WHAT IS REQUIRED:
All of the data should be given again word for word, though the images are to be left out.

RECORDS TO USE:
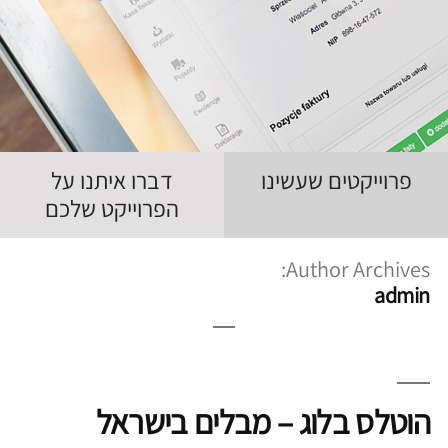
פרוייקטים שעשינו
דברו איתנו על
הפרוייקט שלכם
Author Archives:
admin
הוטלס בלוג – מבלים בישראל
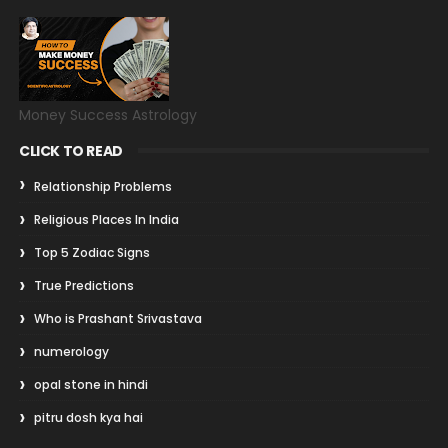
Money Success Astrology
CLICK TO READ
Relationship Problems
Religious Places In India
Top 5 Zodiac Signs
True Predictions
Who is Prashant Srivastava
numerology
opal stone in hindi
pitru dosh kya hai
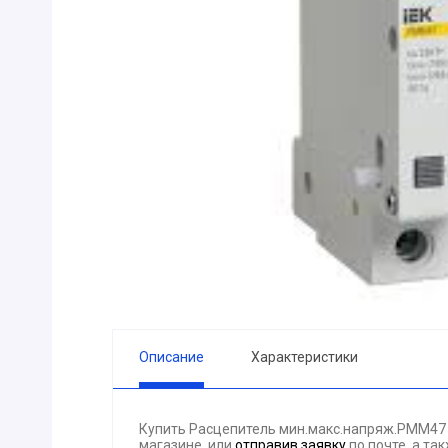
ПРИБОРЫ
Горелка
ЭЛЕКТРОД
ПРОКЛАДК
Молоток
Блок
АКЦИЯ!!! (-
ЭЛЕКТРОМ
СВЕТОТЕХ
КРЕПЕЖ
ПАТРОН ПР
ГОРЮЧЕ-С
Описание
Характеристики
ГИДРОКЛА
Вентилятор
Купить Расцепитель мин.макс.напряж.РММ47
ГРУЗОПОД
магазине, или
отправив заявку
по почте, а та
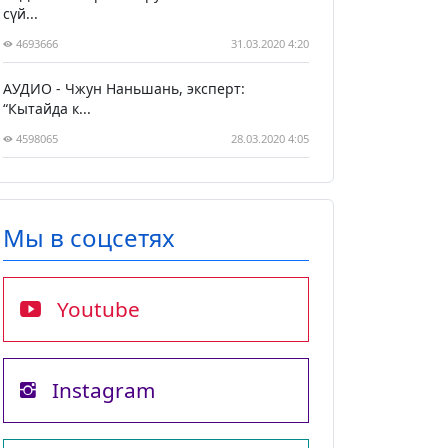
сүй...
4693666
31.03.2020 4:20
АУДИО - Чжун Наньшань, эксперт:
“Кытайда к...
4598065
28.03.2020 4:05
Мы в соцсетях
Youtube
Instagram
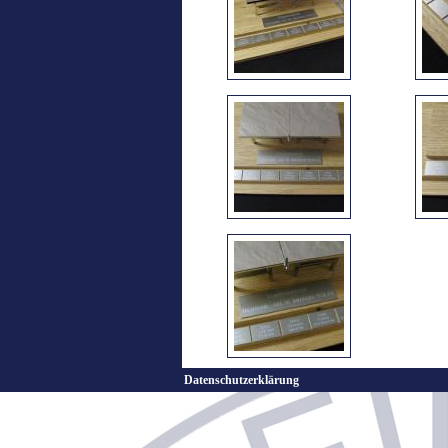
Datenschutzerklärung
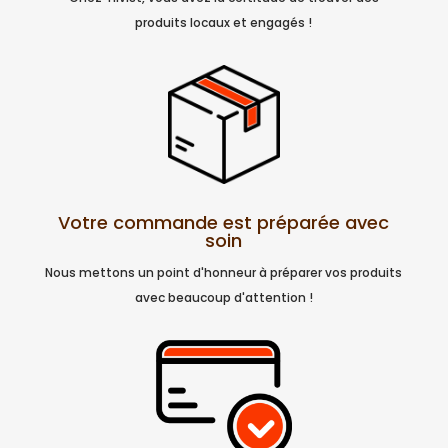
produits locaux et engagés !
Votre commande est préparée avec
soin
Nous mettons un point d'honneur à préparer vos produits
avec beaucoup d'attention !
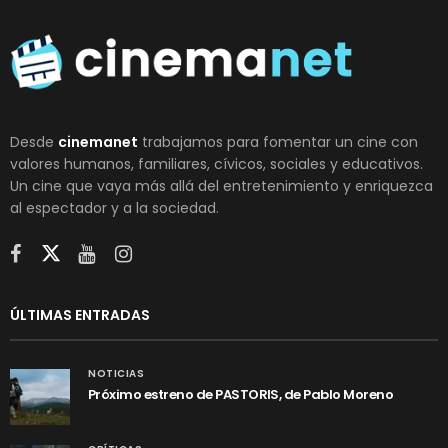
Desde
cinemanet
trabajamos para fomentar un cine con
valores humanos, familiares, cívicos, sociales y educativos.
Un cine que vaya más allá del entretenimiento y enriquezca
al espectador y a la sociedad.
ÚLTIMAS ENTRADAS
NOTICIAS
Próximo estreno de PASTORIS, de Pablo Moreno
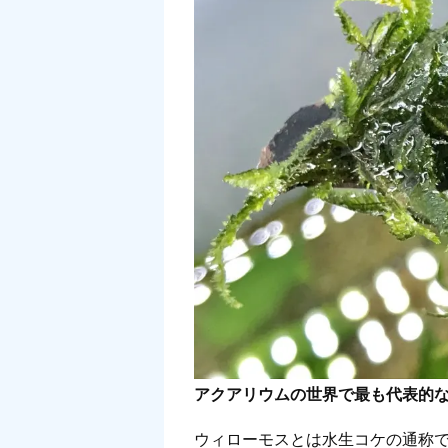
アクアリウムの世界で最も代表的
ウィローモスとは水生コケの通称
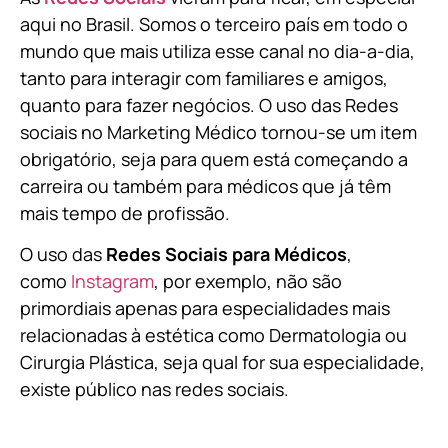
aqui no Brasil. Somos o terceiro país em todo o
mundo que mais utiliza esse canal no dia-a-dia,
tanto para interagir com familiares e amigos,
quanto para fazer negócios. O uso das Redes
sociais no Marketing Médico tornou-se um item
obrigatório, seja para quem está começando a
carreira ou também para médicos que já têm
mais tempo de profissão.
O uso das
Redes Sociais para Médicos
,
como
Instagram
, por exemplo, não são
primordiais apenas para especialidades mais
relacionadas à estética como Dermatologia ou
Cirurgia Plástica, s
eja qual for sua especialidade,
existe público nas redes sociais.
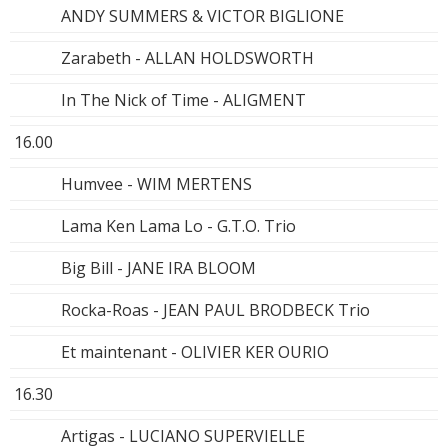
ANDY SUMMERS & VICTOR BIGLIONE
Zarabeth - ALLAN HOLDSWORTH
In The Nick of Time - ALIGMENT
16.00
Humvee - WIM MERTENS
Lama Ken Lama Lo - G.T.O. Trio
Big Bill - JANE IRA BLOOM
Rocka-Roas - JEAN PAUL BRODBECK Trio
Et maintenant - OLIVIER KER OURIO
16.30
Artigas - LUCIANO SUPERVIELLE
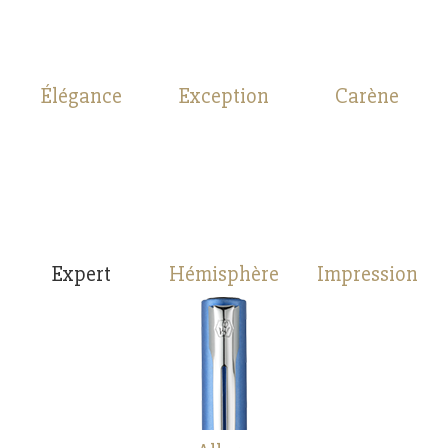
Élégance
Exception
Carène
Expert
Hémisphère
Impression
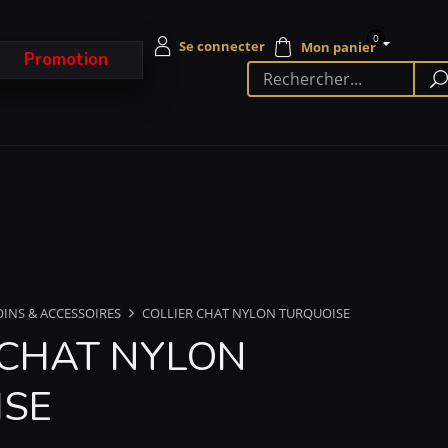
0
Promotion
OINS & ACCESSOIRES
COLLIER CHAT NYLON TURQUOISE
 CHAT NYLON
ISE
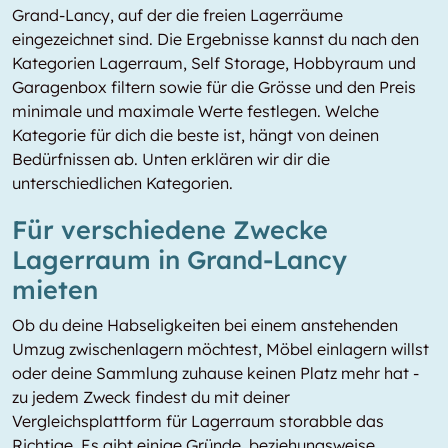
Grand-Lancy, auf der die freien Lagerräume
eingezeichnet sind. Die Ergebnisse kannst du nach den
Kategorien Lagerraum, Self Storage, Hobbyraum und
Garagenbox filtern sowie für die Grösse und den Preis
minimale und maximale Werte festlegen. Welche
Kategorie für dich die beste ist, hängt von deinen
Bedürfnissen ab. Unten erklären wir dir die
unterschiedlichen Kategorien.
Für verschiedene Zwecke
Lagerraum in Grand-Lancy
mieten
Ob du deine Habseligkeiten bei einem anstehenden
Umzug zwischenlagern möchtest, Möbel einlagern willst
oder deine Sammlung zuhause keinen Platz mehr hat -
zu jedem Zweck findest du mit deiner
Vergleichsplattform für Lagerraum storabble das
Richtige. Es gibt einige Gründe, beziehungsweise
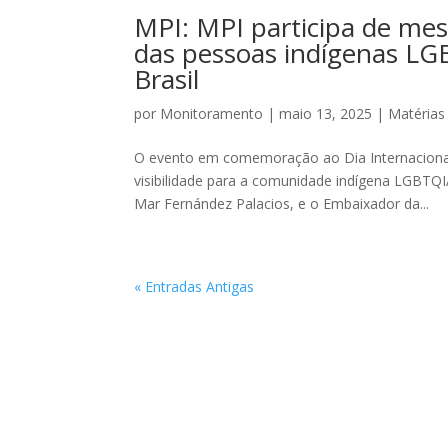
MPI: MPI participa de mesa
das pessoas indígenas L
Brasil
por
Monitoramento
|
maio 13, 2025
|
Matérias
O evento em comemoração ao Dia Internacional
visibilidade para a comunidade indígena LGBTQ
Mar Fernández Palacios, e o Embaixador da...
« Entradas Antigas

RESULT OF THIS EXERCISE:
פרוייקטים שעשינו
דברו איתנו על
הפרוייקט שלכם
Author Archives:
admin
הוטלס בלוג – מבלים בישראל
Money Success Astrology
CLICK TO READ
Relationship Problems
Religious Places In India
Top 5 Zodiac Signs
True Predictions
Who is Prashant Srivastava
numerology
opal stone in hindi
pitru dosh kya hai
ПРИБОРЫ
Горелка
ЭЛЕКТРОД
ПРОКЛАДК
Молоток
Блок
АКЦИЯ!!! (-
ЭЛЕКТРОМ
СВЕТОТЕХ
КРЕПЕЖ
ПАТРОН ПР
ГОРЮЧЕ-С
Описание
Характеристики
ГИДРОКЛА
Вентилятор
Купить Расцепитель мин.макс.напряж.РММ47
ГРУЗОПОД
магазине, или
отправив заявку
по почте, а та
сүй...
4693666
31.03.2020 4:20
АУДИО - Чжун Наньшань, эксперт:
“Кытайда к...
4598065
28.03.2020 4:05
Мы в соцсетях
Youtube
Instagram
Datenschutzerklärung
produits locaux et engagés !
Votre commande est préparée avec
soin
Nous mettons un point d'honneur à préparer vos produits
avec beaucoup d'attention !
Desde
cinemanet
trabajamos para fomentar un cine con
valores humanos, familiares, cívicos, sociales y educativos.
Un cine que vaya más allá del entretenimiento y enriquezca
al espectador y a la sociedad.
ÚLTIMAS ENTRADAS
NOTICIAS
Próximo estreno de PASTORIS, de Pablo Moreno
アクアリウムの世界で最も代表的
ウィローモスとは水生コケの通称
aqui no Brasil. Somos o terceiro país em todo o
mundo que mais utiliza esse canal no dia-a-dia,
tanto para interagir com familiares e amigos,
quanto para fazer negócios. O uso das Redes
sociais no Marketing Médico tornou-se um item
obrigatório, seja para quem está começando a
carreira ou também para médicos que já têm
mais tempo de profissão.
O uso das
Redes Sociais para Médicos
,
como
Instagram
, por exemplo, não são
primordiais apenas para especialidades mais
relacionadas à estética como Dermatologia ou
Cirurgia Plástica, s
eja qual for sua especialidade,
existe público nas redes sociais.
ANDY SUMMERS & VICTOR BIGLIONE
Zarabeth - ALLAN HOLDSWORTH
In The Nick of Time - ALIGMENT
16.00
Humvee - WIM MERTENS
Lama Ken Lama Lo - G.T.O. Trio
Big Bill - JANE IRA BLOOM
Rocka-Roas - JEAN PAUL BRODBECK Trio
Et maintenant - OLIVIER KER OURIO
16.30
Artigas - LUCIANO SUPERVIELLE
Élégance
Exception
Carène
Expert
Hémisphère
Impression
0
Promotion
OINS & ACCESSOIRES
COLLIER CHAT NYLON TURQUOISE
 CHAT NYLON
ISE
Grand-Lancy, auf der die freien Lagerräume
eingezeichnet sind. Die Ergebnisse kannst du nach den
Kategorien Lagerraum, Self Storage, Hobbyraum und
Garagenbox filtern sowie für die Grösse und den Preis
minimale und maximale Werte festlegen. Welche
Kategorie für dich die beste ist, hängt von deinen
Bedürfnissen ab. Unten erklären wir dir die
unterschiedlichen Kategorien.
Für verschiedene Zwecke
Lagerraum in Grand-Lancy
mieten
Ob du deine Habseligkeiten bei einem anstehenden
Umzug zwischenlagern möchtest, Möbel einlagern willst
oder deine Sammlung zuhause keinen Platz mehr hat -
zu jedem Zweck findest du mit deiner
Vergleichsplattform für Lagerraum storabble das
Richtige. Es gibt einige Gründe, beziehungsweise
MPI: MPI participa de mesa
das pessoas indígenas L
Brasil
por
Monitoramento
|
maio 13, 2025
|
Matérias
O evento em comemoração ao Dia Internacional
visibilidade para a comunidade indígena LGBTQ
Mar Fernández Palacios, e o Embaixador da...
« Entradas Antigas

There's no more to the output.